The latest episode unfolded Thursday. As Mr. Obama spent a rare day in the Capitol, researchers at his headquarters in Chicago distributed a document that directly — and sharply — took aim at Senator Hillary Rodham Clinton.
It was, of course, in a similar vein and tone as documents prepared by any sophisticated political operation. But is there a different standard for Mr. Obama, who pledged to run a new kind of campaign?
“In this business, half the time we are being attacked for not being tough enough, and now we’re being attacked for being too harsh,” said David Axelrod, the campaign’s chief strategist. “The truth is that this is a tough, competitive business.”
And Mr. Obama, of Illinois, is finding out just how tough.
In Chicago, he has been dogged about his friendship with a businessman indicted on federal charges of business fraud and influence peddling. (A columnist for The Chicago Sun-Times declared: “suddenly this gleaming presidential hopeful and paragon of new politics behaves just like any other dissembling, dismissive Chicago pol, ducking the discussion while pretending not to.”)
Earlier this year, his campaign mixed it up with the Clinton campaign over remarks made by David Geffen, the entertainment industry executive, leading Mr. Obama to urge his staff, as he put it, “to be careful not to slip into playing the game as it customarily is played.” The Clinton campaign called on Mr. Obama to distance himself from Mr. Geffen after he suggested that Mrs. Clinton was unelectable and Mr. Clinton untrustworthy.

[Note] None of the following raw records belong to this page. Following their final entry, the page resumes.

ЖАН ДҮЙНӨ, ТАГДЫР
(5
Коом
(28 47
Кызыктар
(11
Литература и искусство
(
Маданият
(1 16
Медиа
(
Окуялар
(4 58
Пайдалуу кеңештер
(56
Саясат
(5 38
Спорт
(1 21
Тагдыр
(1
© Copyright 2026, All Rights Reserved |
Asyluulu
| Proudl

The political brawls that become public are just one manifestation of a less-visible battle conducted through competing opposition research teams that employ real and not-so-real scandal, changed policy positions and old and new relationships with people whose reputations are less than sparkling to try to shape news coverage and impressions of the candidates.

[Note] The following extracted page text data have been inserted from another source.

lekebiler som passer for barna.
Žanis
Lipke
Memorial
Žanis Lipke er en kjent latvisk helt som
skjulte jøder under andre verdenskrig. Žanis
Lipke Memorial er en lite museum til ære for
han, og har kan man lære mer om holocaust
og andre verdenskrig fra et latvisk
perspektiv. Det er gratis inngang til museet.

Barely a day passes when campaigns do not prepare documents against their rivals, excerpt the flashiest passages and shop them around to political reporters or bloggers, hoping someone will bite. Competing campaigns respond in kind, hoping to deflect possibly damaging bullets. Journalists sometimes play along, picking up a phrase, a nugget of information or a perspective that furthers the agenda of one side or another.
Much of this drama unfolds behind the curtains of today’s technologically driven political campaigns. But the curtain was pulled back this week, at least for a moment, when a document prepared by the Obama campaign landed in the hands of the Clinton campaign.
Referring to various ways in which Mrs. Clinton, of New York, and her husband had benefited, financially and politically, from support from Indian-Americans and companies that do business in India, the Obama campaign circulated a document to reporters on the basis that they not reveal where it had come from. Under a bold headline, the document referred to Mrs. Clinton as “(D-Punjab).”
The Obama campaign was forced to acknowledge authorship when the Clinton campaign got a copy and shared it with The New York Times.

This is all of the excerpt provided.